Bu soru ile hastaya uygulanan tedavinin doğru, yeterli, yetersiz ya da yanlış olup olmadığının belirlenmesi ile takip edilecek yol belirlenir. Uygulanan tedavi doğru ve yeterli ise tedaviye son verilir. Tedavi doğru ve yetersiz ise tedaviye devam edilir. Şayet uygulanan tedavi yanlış ise tedavi değiştirilir ve hekimin uygun bulduğu yeni tedavinin uygulanmasına başlanır. Ayrıca hekim, hasta sahibine yönelteceği dikkatli sorularla hastaya uygulanan ve hastalığı daha da kötüleştiren amprik uygulamaları belirleyebilir.

 Hayvan, Daha Önce

 Aynı Şekilde Hastalandı mı?

Bazı hastalıklar uygun sağaltım yöntemleri ile tedavi edildikten sonra, hastalık zamanla, şartlar uygun olduğunda yeniden nüks edebilir. Dolayısı ile hastalığın yeniden nüks etmiş olması ilk hastalık döneminde uygulanan konservatif, medikal, şirurjikal ya da profilaktik tedavilerin yeterli olmadığını gösterir. Bazı tümöral hastalıklarda, tümörün şirurjikal olarak alınmasına rağmen aynı yerde ya da bölgede daha sonra tümörün yeniden oluşması nüks olayına verilebilecek en iyi örnektir.

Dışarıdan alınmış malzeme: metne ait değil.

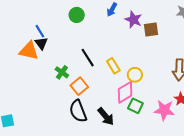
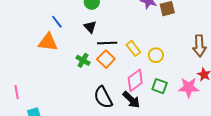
black triangle: (41, 43) -> (90, 27), moved
black line: (88, 58) -> (107, 43), turned -54
orange square: (79, 86) -> (106, 59), moved
pink diamond: (125, 92) -> (135, 80), moved

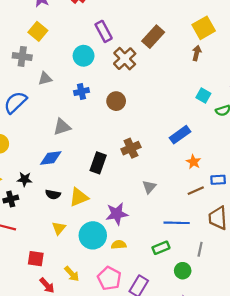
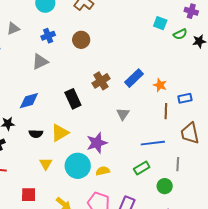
gray triangle: (62, 127) -> (40, 62), moved
blue rectangle: (180, 135) -> (134, 78), moved
black rectangle: (98, 163) -> (73, 99), turned -36
brown line: (196, 191) -> (166, 111), turned -56

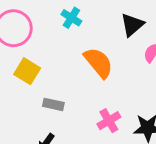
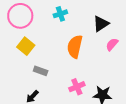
cyan cross: (71, 18) -> (60, 14), turned 32
orange semicircle: (98, 63) -> (75, 47), turned -135

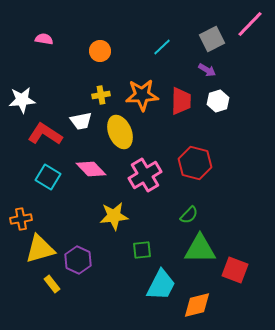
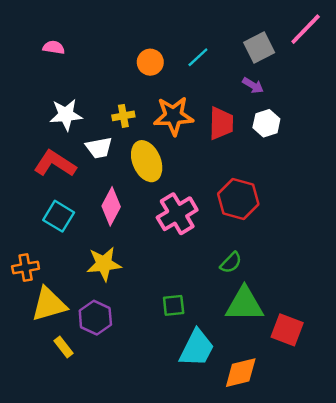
orange circle: (100, 51) -> (150, 62), moved
white star: (22, 100) -> (66, 115), moved
pink diamond: (91, 169) -> (111, 206), turned 72
yellow star: (114, 216) -> (104, 264), moved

 Eğer hayvan, sürü ya da toplu tutulan hayvanlardan biri ise, hastalığın diğer hayvanlarda da olup olmadığının sorulması, hastalığın bulaşıcı olup olmadığı, hastalığı oluşturan çevre faktörlerinin ortak olduğu ayrıca hayvanların hepsine uygulanan besleme şeklinin aynı olduğu hakkın da bilgi edinilmesini sağlar.

Hasta hayvanla ilgili olarak hekimin hayvan sahibine yönelteceği sorular bunlarla sınırlı kalmayıp, hasta hayvanın türü ve hastalığı ile ilgili olarak sorulacak sorularda değişiklikler olabilir. Bu sorular karşılığında alınan cevapların çok iyi değerlendirilmesi gerekir.

Anamnez sırasında muayene edilen hasta hayvanın genel görünümüde dikkate alınmalıdır. Hasta hayvanın dış yapısal şekli (eşkâl, signalement) ve hastanın muayene sırasındaki genel (sağlık) görünümü (habitus)  hastalığın tanınması için hekime yardımcı olur.